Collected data
╔══

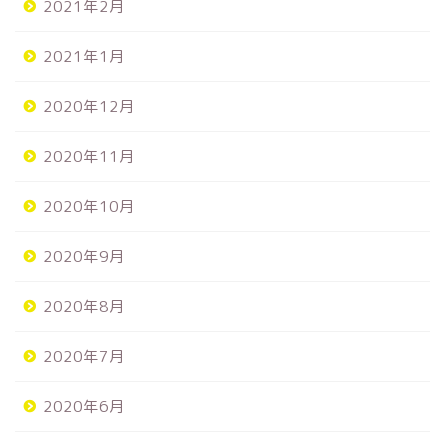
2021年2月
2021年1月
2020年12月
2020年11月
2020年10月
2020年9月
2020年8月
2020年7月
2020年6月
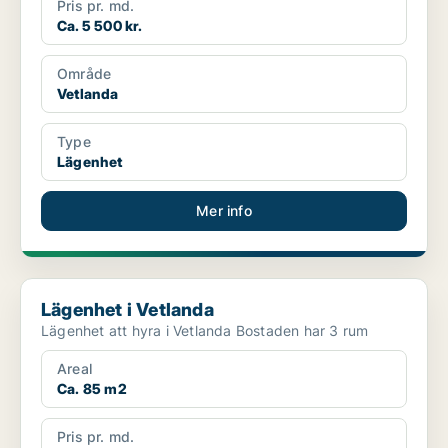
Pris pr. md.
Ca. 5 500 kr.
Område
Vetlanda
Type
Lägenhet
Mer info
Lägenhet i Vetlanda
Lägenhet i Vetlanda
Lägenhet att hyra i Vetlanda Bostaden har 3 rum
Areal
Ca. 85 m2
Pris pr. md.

╚══
╔══

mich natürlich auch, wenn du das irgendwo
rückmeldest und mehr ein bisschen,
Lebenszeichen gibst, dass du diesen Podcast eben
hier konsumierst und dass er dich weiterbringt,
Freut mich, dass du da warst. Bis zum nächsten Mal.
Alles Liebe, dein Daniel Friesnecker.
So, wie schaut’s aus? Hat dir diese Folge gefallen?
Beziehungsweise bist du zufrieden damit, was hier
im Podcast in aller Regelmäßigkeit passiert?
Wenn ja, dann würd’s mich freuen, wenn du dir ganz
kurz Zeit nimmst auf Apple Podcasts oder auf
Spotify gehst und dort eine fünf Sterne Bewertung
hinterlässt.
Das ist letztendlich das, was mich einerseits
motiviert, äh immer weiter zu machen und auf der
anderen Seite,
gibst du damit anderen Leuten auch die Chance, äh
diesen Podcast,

╚══

» **Problem to work on**
What you return must be the lines above that run from the line with "hier konsumierst und" to the line with "gibst du damit", inclusive, each copied exactly.

» **Result of the task**
hier konsumierst und dass er dich weiterbringt,
Freut mich, dass du da warst. Bis zum nächsten Mal.
Alles Liebe, dein Daniel Friesnecker.
So, wie schaut’s aus? Hat dir diese Folge gefallen?
Beziehungsweise bist du zufrieden damit, was hier
im Podcast in aller Regelmäßigkeit passiert?
Wenn ja, dann würd’s mich freuen, wenn du dir ganz
kurz Zeit nimmst auf Apple Podcasts oder auf
Spotify gehst und dort eine fünf Sterne Bewertung
hinterlässt.
Das ist letztendlich das, was mich einerseits
motiviert, äh immer weiter zu machen und auf der
anderen Seite,
gibst du damit anderen Leuten auch die Chance, äh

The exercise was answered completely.